| Content | SALDATRICE INVERTER MULTIPROCESSO JASIC MIG350 N2SE2 - LINEA EVO20
La saldatrice multiprocesso Jasic Evo20 MIG350 N2SE2 ridefinisce gli standard industriali della saldatura professionale ad alta potenza.
Questo dispositivo non è un semplice generatore per la lavorazione dei metalli. Al contrario, rappresenta un concentrato tecnologico progettato per superare le prestazioni dei sistemi di saldatura tradizionali. Infatti, grazie alla sua architettura a Inverter Trifase, l'operatore può gestire applicazioni gravose con la massima efficienza energetica. Di conseguenza, ogni sessione di lavoro diventa immediata e priva di cali di potenza sia in officina sia in cantiere. Inoltre, la macchina si distingue per un Design modulare e una struttura verticale su ruote. Allo stesso modo, l'estetica moderna si sposa con una robustezza strutturale nata per resistere agli impieghi industriali più severi.

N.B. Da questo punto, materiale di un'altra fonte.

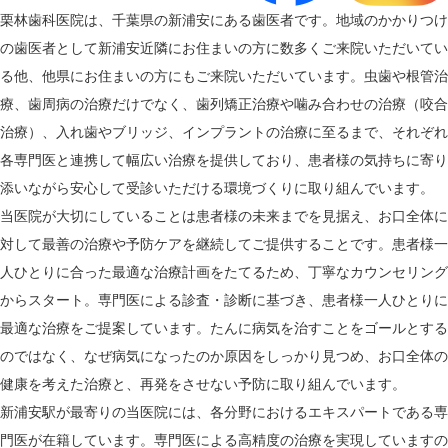
栗林歯科医院は、千葉県の新浦安にある歯医者です。地域のかかりつけ
の歯医者として新浦安近隣にお住まいの方に数多くご来院いただいてい
る他、他県にお住まいの方にもご来院いただいています。虫歯や根管治
療、歯周病の治療だけでなく、歯列矯正治療や噛み合わせの治療（咬合
治療）、入れ歯やブリッジ、インプラントの治療に至るまで、それぞれ
各専門医と連携して幅広い治療を提供しており、患者様の気持ちに寄り
添いながら安心して受診いただける環境づくりに取り組んでいます。
当医院が大切にしていることは患者様の未来までを見据え、お口全体に
対して最善の治療や予防ケアを継続してご提供することです。患者様一
人ひとりに合った最適な治療計画をたてるため、丁寧なカウンセリング
からスタート。専門医による診査・診断に基づき、患者様一人ひとりに
最適な治療をご提案しています。たんに病気を治すことをゴールとする
のではなく、なぜ病気になったのか原因をしっかり見つめ、お口全体の
健康を考えた治療と、再発をさせない予防に取り組んでいます。
新浦安駅が最寄りの当医院には、各分野におけるエキスパートである専
門医が在籍しています。専門医による高精度の治療を実現していますの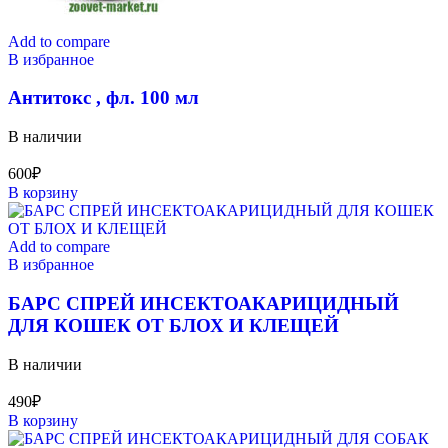
Add to compare
В избранное
Антитокс , фл. 100 мл
В наличии
600
₽
В корзину
Add to compare
В избранное
БАРС СПРЕЙ ИНСЕКТОАКАРИЦИДНЫЙ
ДЛЯ КОШЕК ОТ БЛОХ И КЛЕЩЕЙ
В наличии
490
₽
В корзину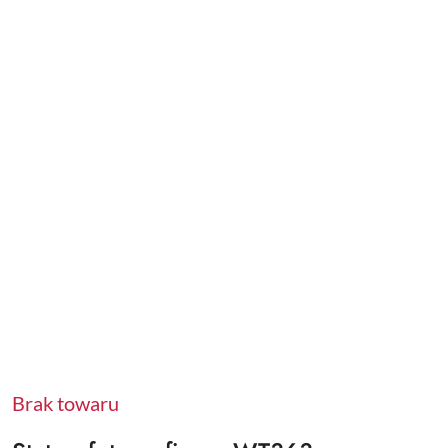
Brak towaru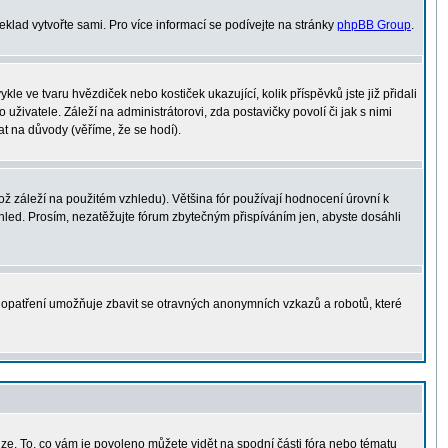
řeklad vytvořte sami. Pro více informací se podívejte na stránky
phpBB Group
.
le ve tvaru hvězdiček nebo kostiček ukazující, kolik příspěvků jste již přidali
uživatele. Záleží na administrátorovi, zda postavičky povolí či jak s nimi
at na důvody (věříme, že se hodí).
 záleží na použitém vzhledu). Většina fór používají hodnocení úrovní k
vzhled. Prosím, nezatěžujte fórum zbytečným přispíváním jen, abyste dosáhli
o opatření umožňuje zbavit se otravných anonymních vzkazů a robotů, které
uze. To, co vám je povoleno můžete vidět na spodní části fóra nebo tématu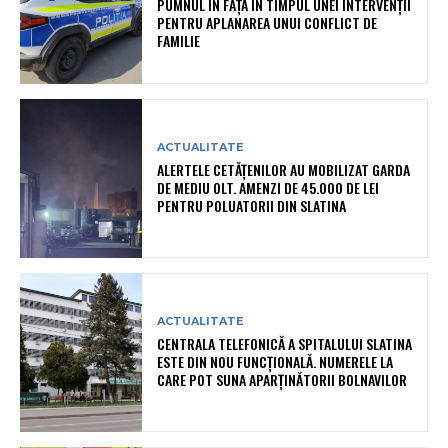
PUMNUL ÎN FAȚĂ ÎN TIMPUL UNEI INTERVENȚII
PENTRU APLANAREA UNUI CONFLICT DE
FAMILIE
ACTUALITATE
ALERTELE CETĂȚENILOR AU MOBILIZAT GARDA
DE MEDIU OLT. AMENZI DE 45.000 DE LEI
PENTRU POLUATORII DIN SLATINA
ACTUALITATE
CENTRALA TELEFONICĂ A SPITALULUI SLATINA
ESTE DIN NOU FUNCȚIONALĂ. NUMERELE LA
CARE POT SUNA APARȚINĂTORII BOLNAVILOR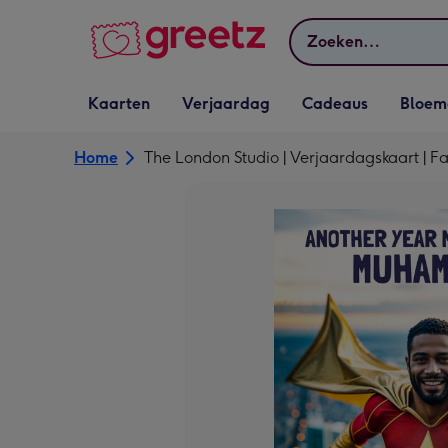
Bekijk meer
Zoeken
Vervolgkeuzelijst
Vervolgkeuzelijst
Vervolgkeuzelijst
Vervolgkeuz
Kaarten
Verjaardag
Cadeaus
Bloem
Kaarten openen
Verjaardag openen
Cadeaus openen
Bloemen o
Home
The London Studio | Verjaardagskaart | F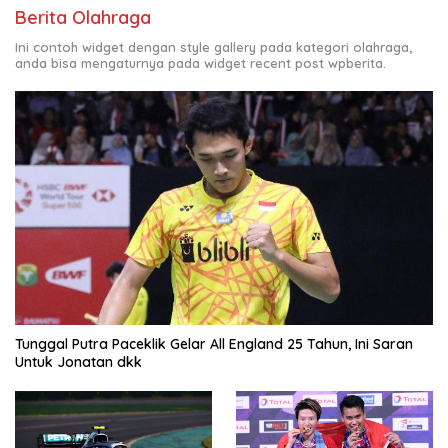
Berita Olahraga
Ini contoh widget dengan style gallery pada kategori olahraga,
anda bisa mengaturnya pada widget recent post wpberita.
Tunggal Putra Paceklik Gelar All England 25 Tahun, Ini Saran
Untuk Jonatan dkk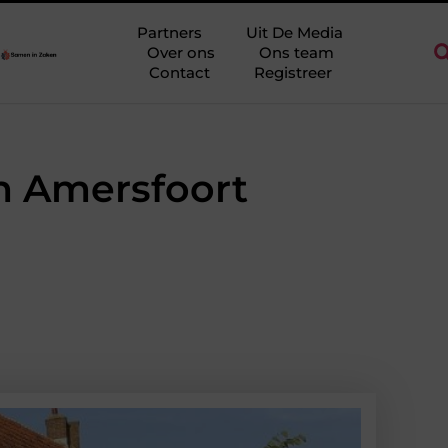
idderkerk als decor voor zakelijke ontmoetingen
Overwaarde be
Partners
Uit De Media
Over ons
Ons team
Contact
Registreer
in Amersfoort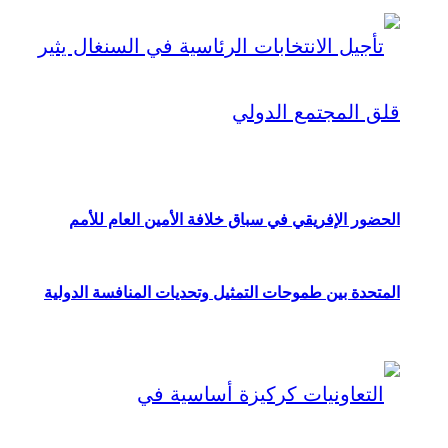
الحضور الإفريقي في سباق خلافة الأمين العام للأمم
المتحدة بين طموحات التمثيل وتحديات المنافسة الدولية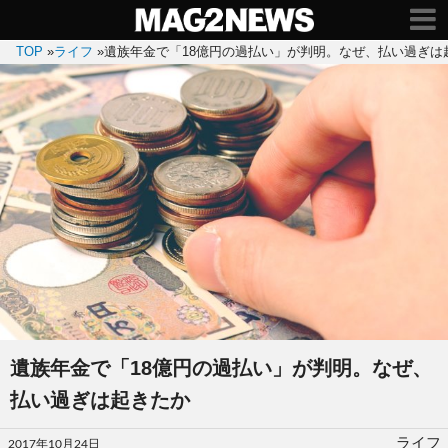
TOP
»
ライフ
»
遺族年金で「18億円の過払い」が判明。なぜ、払い過ぎは
遺族年金で「18億円の過払い」が判明。なぜ、
払い過ぎは起きたか
投
ライフ
2017年10月24日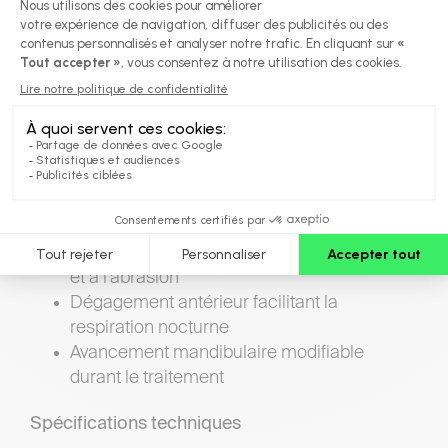
chaque côté de la prothèse, permettent de
modifier l’avancement mandibulaire en cours de
traitement sans avoir à la changer.
Un examen médical d’apnée du sommeil est
fortement recommandé afin de déterminer le
traitement idéal pour votre patient.
Avantages de l’appareil
Résistance élevée à la traction, au bruxisme
et à l’abrasion
Dégagement antérieur facilitant la
respiration nocturne
Avancement mandibulaire modifiable
durant le traitement
Spécifications techniques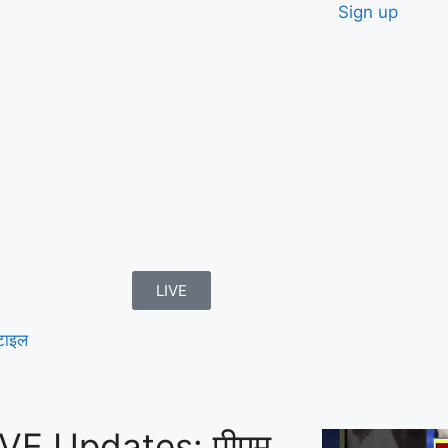
Sign up
LIVE
टाइल
VE Updates: पीएम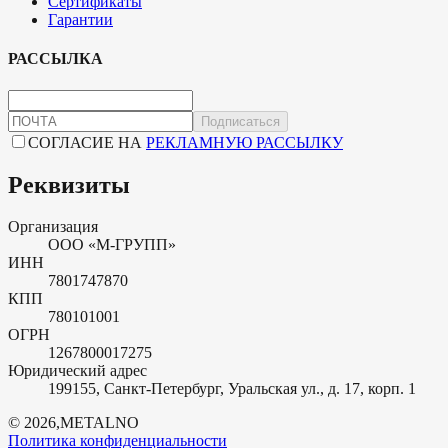
Сертификаты
Гарантии
РАССЫЛКА
Подписаться
СОГЛАСИЕ НА
РЕКЛАМНУЮ РАССЫЛКУ
Реквизиты
Организация
ООО «М-ГРУПП»
ИНН
7801747870
КПП
780101001
ОГРН
1267800017275
Юридический адрес
199155, Санкт-Петербург, Уральская ул., д. 17, корп. 1
©
2026
,
METALNO
Политика конфиденциальности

Per di più, la Jasic Evo20 MIG350 N2SE2 offre prestazioni superiori alla concorrenza grazie alla gestione a Microprocessori DSP + ARM. Pertanto, questo sistema garantisce una regolazione precisa dell'arco in tempo reale per una stabilità senza precedenti. In aggiunta, la tecnologia di Trasferimento goccia raffinato assicura un controllo millimetrico dell'onda d'urto riducendo drasticamente gli spruzzi. Tuttavia, non è solo la precisione a fare la differenza. Al contrario, il sistema di Innesco arco migliorato garantisce il 60% in più di successo nella riaccensione della torcia. Inoltre, la continuità operativa è supportata anche dalla Tecnologia Anti-Ball, che elimina la formazione della goccia sulla punta del filo. Infine, la Funzione Spot Assistito permette di eseguire punti uniformi e ultra-precisi su materiali sottili fino a 0,5 mm.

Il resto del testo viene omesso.